--- What to work on ---
Where the line with "Vuelos baratos desde Argentina" appears below, start writing out lines exactly, and finish with the line with "bei mir (stefanie.hombach@web.de).", which is included; write out nothing else.

Data for analysis section start

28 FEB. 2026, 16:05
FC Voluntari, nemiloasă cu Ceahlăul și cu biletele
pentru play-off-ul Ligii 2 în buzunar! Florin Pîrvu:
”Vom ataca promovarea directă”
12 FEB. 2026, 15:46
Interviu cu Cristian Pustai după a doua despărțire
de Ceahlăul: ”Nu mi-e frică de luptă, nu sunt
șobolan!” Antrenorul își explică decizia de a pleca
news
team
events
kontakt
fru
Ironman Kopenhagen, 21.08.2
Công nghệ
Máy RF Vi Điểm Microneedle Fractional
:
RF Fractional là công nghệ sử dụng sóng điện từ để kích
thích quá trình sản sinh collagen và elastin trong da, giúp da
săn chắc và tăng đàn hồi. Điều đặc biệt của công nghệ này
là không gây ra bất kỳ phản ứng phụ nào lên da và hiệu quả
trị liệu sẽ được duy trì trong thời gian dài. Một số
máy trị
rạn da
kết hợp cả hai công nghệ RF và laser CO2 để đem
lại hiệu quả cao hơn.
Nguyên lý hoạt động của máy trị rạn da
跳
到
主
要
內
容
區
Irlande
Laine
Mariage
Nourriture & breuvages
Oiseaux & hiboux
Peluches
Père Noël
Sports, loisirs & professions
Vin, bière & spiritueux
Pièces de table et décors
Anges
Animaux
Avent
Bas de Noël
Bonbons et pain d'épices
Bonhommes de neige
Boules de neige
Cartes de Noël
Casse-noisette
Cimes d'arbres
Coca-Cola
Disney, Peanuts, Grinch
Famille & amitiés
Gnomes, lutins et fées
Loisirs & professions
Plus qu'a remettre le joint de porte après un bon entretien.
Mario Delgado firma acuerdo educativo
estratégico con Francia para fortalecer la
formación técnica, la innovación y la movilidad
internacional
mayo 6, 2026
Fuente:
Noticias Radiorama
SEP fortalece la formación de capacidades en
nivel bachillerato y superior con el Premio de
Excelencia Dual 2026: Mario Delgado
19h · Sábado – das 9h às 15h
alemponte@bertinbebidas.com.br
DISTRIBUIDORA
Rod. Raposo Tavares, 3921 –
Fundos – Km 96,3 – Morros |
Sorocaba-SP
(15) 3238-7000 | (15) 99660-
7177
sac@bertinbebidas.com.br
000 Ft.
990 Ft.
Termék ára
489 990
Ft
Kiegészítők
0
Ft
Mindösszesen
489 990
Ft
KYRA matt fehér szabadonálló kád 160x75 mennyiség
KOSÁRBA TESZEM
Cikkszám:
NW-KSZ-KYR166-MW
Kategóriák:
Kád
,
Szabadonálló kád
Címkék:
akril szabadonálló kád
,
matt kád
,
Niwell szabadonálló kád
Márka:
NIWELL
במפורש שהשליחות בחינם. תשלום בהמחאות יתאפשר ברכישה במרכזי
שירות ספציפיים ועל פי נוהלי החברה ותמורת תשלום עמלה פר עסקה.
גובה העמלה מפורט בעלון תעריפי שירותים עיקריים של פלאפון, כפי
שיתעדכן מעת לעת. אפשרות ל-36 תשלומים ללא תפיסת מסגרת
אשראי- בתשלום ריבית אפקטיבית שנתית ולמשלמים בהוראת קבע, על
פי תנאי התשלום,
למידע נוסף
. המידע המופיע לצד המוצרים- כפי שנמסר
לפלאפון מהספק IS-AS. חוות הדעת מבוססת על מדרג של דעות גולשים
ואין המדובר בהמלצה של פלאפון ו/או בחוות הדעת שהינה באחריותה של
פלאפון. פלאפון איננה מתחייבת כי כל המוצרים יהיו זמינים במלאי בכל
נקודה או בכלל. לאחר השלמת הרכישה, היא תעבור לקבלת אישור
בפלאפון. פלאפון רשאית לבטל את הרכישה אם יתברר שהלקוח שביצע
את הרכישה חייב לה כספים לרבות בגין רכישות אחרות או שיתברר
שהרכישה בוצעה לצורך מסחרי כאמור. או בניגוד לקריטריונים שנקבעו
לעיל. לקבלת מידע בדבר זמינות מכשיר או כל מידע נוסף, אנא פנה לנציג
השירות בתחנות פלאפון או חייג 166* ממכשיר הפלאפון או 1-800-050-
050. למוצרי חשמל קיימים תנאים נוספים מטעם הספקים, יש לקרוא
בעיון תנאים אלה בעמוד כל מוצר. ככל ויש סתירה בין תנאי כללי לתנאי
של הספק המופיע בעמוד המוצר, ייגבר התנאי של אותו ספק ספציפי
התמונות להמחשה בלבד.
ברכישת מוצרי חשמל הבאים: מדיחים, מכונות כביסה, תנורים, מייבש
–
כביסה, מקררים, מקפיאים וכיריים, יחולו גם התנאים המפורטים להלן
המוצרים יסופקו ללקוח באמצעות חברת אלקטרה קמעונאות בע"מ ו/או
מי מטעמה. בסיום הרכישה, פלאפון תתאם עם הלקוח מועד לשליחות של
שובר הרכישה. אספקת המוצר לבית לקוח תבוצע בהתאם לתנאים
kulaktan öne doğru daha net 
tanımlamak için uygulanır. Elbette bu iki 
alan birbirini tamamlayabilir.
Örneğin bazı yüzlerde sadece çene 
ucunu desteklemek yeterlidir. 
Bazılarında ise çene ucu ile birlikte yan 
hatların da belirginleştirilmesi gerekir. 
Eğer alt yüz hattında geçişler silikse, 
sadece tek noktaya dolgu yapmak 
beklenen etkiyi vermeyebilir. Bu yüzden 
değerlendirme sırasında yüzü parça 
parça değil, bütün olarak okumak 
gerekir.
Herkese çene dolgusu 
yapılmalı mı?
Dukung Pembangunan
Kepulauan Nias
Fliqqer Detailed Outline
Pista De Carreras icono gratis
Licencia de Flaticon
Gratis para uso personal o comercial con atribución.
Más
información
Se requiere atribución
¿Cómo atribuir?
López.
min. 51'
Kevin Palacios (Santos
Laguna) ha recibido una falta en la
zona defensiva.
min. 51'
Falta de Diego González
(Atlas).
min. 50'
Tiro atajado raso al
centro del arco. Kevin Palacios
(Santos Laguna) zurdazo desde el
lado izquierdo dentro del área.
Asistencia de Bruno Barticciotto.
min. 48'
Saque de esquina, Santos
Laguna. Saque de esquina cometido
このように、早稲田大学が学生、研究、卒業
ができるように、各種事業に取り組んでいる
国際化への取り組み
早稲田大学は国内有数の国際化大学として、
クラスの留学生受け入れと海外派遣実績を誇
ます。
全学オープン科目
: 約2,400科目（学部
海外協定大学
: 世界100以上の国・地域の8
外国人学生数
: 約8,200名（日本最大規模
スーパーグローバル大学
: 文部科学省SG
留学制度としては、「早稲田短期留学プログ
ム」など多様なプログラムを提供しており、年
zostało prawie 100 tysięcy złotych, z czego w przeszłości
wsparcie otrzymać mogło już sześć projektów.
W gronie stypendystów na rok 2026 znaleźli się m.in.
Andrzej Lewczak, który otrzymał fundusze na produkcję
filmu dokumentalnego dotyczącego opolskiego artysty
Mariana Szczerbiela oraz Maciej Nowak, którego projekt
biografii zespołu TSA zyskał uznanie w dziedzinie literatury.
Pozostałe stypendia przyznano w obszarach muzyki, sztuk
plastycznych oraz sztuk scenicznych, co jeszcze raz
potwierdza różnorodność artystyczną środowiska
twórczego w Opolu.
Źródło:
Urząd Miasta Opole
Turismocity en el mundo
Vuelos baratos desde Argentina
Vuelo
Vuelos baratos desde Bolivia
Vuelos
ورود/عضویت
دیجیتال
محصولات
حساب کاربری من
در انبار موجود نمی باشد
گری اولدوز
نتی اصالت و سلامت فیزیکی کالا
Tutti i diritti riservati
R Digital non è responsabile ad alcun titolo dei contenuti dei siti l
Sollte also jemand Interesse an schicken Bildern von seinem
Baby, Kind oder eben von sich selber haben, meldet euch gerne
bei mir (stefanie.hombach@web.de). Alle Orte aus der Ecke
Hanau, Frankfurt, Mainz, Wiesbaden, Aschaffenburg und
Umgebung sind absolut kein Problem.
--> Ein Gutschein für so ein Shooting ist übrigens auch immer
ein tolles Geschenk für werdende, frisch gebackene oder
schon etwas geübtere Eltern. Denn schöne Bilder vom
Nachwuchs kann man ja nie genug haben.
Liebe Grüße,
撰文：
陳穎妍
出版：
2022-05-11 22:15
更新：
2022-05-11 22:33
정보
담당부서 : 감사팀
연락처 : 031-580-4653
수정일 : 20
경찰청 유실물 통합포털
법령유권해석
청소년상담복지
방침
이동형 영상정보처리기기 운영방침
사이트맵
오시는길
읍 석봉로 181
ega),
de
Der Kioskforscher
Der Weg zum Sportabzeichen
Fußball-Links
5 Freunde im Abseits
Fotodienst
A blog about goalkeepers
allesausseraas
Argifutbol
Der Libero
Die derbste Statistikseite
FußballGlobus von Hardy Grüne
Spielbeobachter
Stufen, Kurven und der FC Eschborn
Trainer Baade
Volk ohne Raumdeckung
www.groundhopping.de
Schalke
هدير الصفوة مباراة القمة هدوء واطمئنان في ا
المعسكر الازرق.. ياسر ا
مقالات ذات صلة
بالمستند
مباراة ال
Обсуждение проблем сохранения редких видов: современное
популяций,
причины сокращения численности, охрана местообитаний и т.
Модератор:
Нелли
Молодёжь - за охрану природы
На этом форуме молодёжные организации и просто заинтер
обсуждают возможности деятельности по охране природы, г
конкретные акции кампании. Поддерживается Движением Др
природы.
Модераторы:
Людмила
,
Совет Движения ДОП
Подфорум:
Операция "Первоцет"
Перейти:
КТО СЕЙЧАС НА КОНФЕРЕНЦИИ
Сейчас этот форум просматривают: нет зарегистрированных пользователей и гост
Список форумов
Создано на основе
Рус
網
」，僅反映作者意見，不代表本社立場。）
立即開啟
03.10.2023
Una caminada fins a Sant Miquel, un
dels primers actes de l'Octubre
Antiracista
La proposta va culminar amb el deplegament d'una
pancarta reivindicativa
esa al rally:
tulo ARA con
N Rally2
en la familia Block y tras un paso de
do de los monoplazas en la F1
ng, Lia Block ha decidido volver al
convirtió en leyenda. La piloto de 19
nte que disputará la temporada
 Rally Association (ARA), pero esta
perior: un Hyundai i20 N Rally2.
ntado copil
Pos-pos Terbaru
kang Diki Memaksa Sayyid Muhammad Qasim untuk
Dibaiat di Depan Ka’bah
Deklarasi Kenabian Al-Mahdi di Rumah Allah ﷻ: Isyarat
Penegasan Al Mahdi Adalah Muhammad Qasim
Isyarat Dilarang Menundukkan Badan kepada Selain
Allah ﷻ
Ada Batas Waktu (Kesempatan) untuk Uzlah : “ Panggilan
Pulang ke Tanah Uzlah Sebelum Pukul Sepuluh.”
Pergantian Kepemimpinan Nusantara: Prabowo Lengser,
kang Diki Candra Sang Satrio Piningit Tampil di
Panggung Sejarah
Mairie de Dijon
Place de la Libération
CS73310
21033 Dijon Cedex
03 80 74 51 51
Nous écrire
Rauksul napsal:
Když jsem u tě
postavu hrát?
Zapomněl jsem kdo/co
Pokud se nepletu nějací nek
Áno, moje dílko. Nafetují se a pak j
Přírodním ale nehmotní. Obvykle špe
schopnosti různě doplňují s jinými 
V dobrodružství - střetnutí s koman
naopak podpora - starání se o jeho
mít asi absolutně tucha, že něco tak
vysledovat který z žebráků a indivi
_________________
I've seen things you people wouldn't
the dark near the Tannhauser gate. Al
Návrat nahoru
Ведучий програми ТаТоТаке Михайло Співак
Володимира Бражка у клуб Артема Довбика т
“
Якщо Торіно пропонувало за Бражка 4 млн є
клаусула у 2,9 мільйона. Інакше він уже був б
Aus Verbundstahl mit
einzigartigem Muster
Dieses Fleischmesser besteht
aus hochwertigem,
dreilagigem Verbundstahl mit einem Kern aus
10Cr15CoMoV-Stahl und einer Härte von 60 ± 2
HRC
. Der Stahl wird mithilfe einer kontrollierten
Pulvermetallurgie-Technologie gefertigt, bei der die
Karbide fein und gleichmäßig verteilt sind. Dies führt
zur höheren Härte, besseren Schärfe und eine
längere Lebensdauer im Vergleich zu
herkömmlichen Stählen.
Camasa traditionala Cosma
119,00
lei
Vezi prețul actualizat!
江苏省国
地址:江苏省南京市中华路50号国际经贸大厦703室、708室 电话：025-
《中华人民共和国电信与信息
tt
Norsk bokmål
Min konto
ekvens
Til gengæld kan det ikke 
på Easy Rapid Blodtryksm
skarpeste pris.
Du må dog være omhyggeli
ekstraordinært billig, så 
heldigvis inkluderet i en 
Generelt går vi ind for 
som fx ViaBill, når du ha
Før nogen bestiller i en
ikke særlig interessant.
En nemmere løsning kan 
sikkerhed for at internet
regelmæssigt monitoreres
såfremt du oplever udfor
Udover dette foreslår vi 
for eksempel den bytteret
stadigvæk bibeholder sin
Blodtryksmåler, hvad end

Data for analysis section end

--- Solution to this task ---
Vuelos baratos desde Argentina
Vuelo
Vuelos baratos desde Bolivia
Vuelos
ورود/عضویت
دیجیتال
محصولات
حساب کاربری من
در انبار موجود نمی باشد
گری اولدوز
نتی اصالت و سلامت فیزیکی کالا
Tutti i diritti riservati
R Digital non è responsabile ad alcun titolo dei contenuti dei siti l
Sollte also jemand Interesse an schicken Bildern von seinem
Baby, Kind oder eben von sich selber haben, meldet euch gerne
bei mir (stefanie.hombach@web.de). Alle Orte aus der Ecke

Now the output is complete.